Companies need to be sure that any AI solution being used to support real business processes can be trusted. In future, working specialized AI consultants who are well-versed in both the technology and considerations for practical implementation will offer significant business value and become as commonplace as seeking expert legal or financial advice. 

We’re already seeing a rise in the large multinationals seeking expertise to help smooth the integration of new AI use cases, such as Coco-Cola’s collaboration with Bain for AI consultancy

In tandem, we’ll see a rise in AI-specialized business consultancies to meet this demand across sectors. Nisum, an international technology developer has recently announced a new partnership with ​Databricks to drive business transformation leveraging AI technology and data-oriented analytics to prepare for this future and ITRex helps Fortune 500 companies and startups launch breakthrough AI products, apart from automating operations, boosting customer experiences, and supporting smart decision-making.

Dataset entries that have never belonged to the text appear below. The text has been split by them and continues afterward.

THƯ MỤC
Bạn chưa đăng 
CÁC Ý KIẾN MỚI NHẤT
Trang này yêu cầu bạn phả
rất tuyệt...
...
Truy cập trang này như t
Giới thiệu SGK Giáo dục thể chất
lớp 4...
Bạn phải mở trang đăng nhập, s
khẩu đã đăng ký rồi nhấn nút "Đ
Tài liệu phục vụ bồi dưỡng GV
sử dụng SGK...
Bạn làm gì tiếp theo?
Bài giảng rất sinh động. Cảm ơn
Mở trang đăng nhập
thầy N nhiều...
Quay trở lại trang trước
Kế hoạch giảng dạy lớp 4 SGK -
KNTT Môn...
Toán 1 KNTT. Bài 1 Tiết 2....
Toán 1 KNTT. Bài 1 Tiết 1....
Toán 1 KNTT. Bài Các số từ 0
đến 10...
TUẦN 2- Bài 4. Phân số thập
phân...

The AI progress challenges we can’t ignore 

In Stephen Hawking’s posthumously published book, Brief Answers to the Big Questions, he notes that “the short-term impact of AI depends on who controls it, the long-term impact depends on whether it can be controlled at all.”

For this reason, there are a number of areas we need to monitor as this technology develops: 

It’s been well-documented that AI products are prone to bias due to the developers who built the software or the data sets that they’re training from. If we don’t address this reality, the problem will only compound as the technology scales. To make AI as valuable as possible for society, diversity will need to be improved from the earliest stages of development through to the rules and regulations surrounding its use in the private and public sectors. 

Next, the legal and protective implications with regards to AI are likely to be much trickier to unpack. On the one hand, the technology is so transformative that our current policies and frameworks when it comes to fair practice, competitive advantage, data control and IP ownership are unlikely to suffice the more widespread AI becomes in everyday usage. Here, the aforementioned focus on bringing AI ethics and law into prominence at our educational institutions will be crucial to manage this going forward.

Finally, there are still a number of technical question marks on how AI performs and delivers its results. For example, the so-called “black box algorithm” in which inputs and processes are hidden from public view, and “black box” results in which even the developers can’t explain how the software managed to reach a conclusion are both great examples of this in action. If we hope to give AI more responsibility in future the presence of unexplainable decisions in algorithms must be solved. 

With over 100 million users and counting, ChatGPT has already become one of the most seminal product launches we’ve seen in recent decades. While the jury is still out on just how disruptive generative-AI will be in the near-term, it has shown us that we’re just scratching the surface when it comes to where, and how, we use AI in the future.